You can get all the info about the anniversary and where to access the stream at culturesofsoul.com.
The Mess Around, a cavalcade of rock, also celebrates an anniversary this weekend. For them it’s four years on June 28 at 6pm, and their stream will feature Justine Covault from Justine & The Unclean and Tom Baker from The Dirty Truckers. Jay Allen from Jay Allen & The Archcriminals will host the event.
“Livestreams and virtual performances have been a great way to stay in touch with fellow musicians, friends, and fans during the pandemic,” Covault said about the trend. “It’ll never be the same as playing or experiencing a live show, but it provides a very bright spot during a rather bleak time. As our learning curve with the technology goes up, we find new ways to be creative with the format and improve the look, sound, and interactivity of the experience for viewers. The Mess Around has been live streaming for a few years now actually. We started doing it directly from our live shows at the Plough & Stars in Cambridge as a way for folks who couldn’t be there in person to still enjoy the Mess.”

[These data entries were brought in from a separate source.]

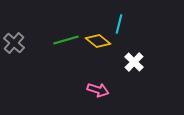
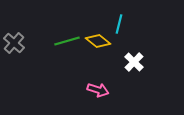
green line: moved 1 px right, 1 px down
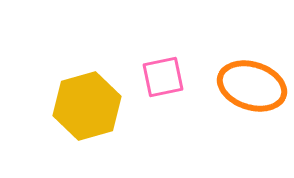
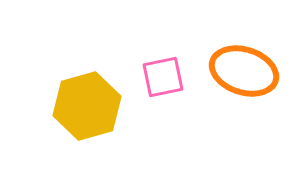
orange ellipse: moved 8 px left, 15 px up
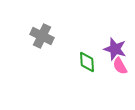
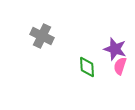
green diamond: moved 5 px down
pink semicircle: rotated 48 degrees clockwise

“When lockdown came, it felt completely natural for us to continue our live streams from our various homes, and to invite guest performers to do the same,” Covault added. “We did livestream shows via Facebook in March, April, and May. One amazing bonus was the ability to include guests from far away, as we did in May with Rum Bar Records artists Marc Platt from Los Angeles’ The Real Impossibles, Cromm Fallon and Trueland Morris from Las Vegas, and Bill Maynard and Kevin Kalen from Wisconsin. We’ve also had viewers tuning in from distant locations, which is a real treat. We’ve also been using the virtual format to collect donations for small music venues and their staff in need. These folks are our friends and supporters, and they’ve been hard hit by this crisis.”

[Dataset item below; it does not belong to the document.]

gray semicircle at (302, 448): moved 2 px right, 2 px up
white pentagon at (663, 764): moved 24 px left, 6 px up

The anniversary will be cast as part of ONCE’s virtual venue series, and will raise money for both ONCE and the Plough. Folks can register for the stream on Facebook, and on the day of the show, viewers will receive a Zoom link that will combine a YouTube stream, Zoom commentary, and a live after-show interview. Also virtual from ONCE this weekend is the Back Porch Carousel on the 26th, and Friendship Commanders on the 27th. For a complete list of all of the virtual venue events coming up, check out ONCE’s Facebook page.
This column wouldn’t be what it is without some love for Club Passim, and their Passim Streams are still rolling along. Two Chord Songs For The Ukulele featuring Anne Ku will be on the 26th at noon, and at the same time, accordion player Giorgio Albanese will perform as part of a co-presentation with Harvard Common Spaces. Cathy Mason will play cajun fiddle on the 27th at 2pm, while at the same time Ku will return with more songs on the uke. All Passim Streams can be watched through Club Passim’s Facebook page, and the money made from each stream is split between the performer and the Cambridge nonprofit music venue.
That’s what I got for this week. When you see that PayPal or Venmo link pop up, make sure to donate because it’ll help a talented musician get through these crazy times. Also, buy local music because there’s plenty of it coming out. Stay safe and be well.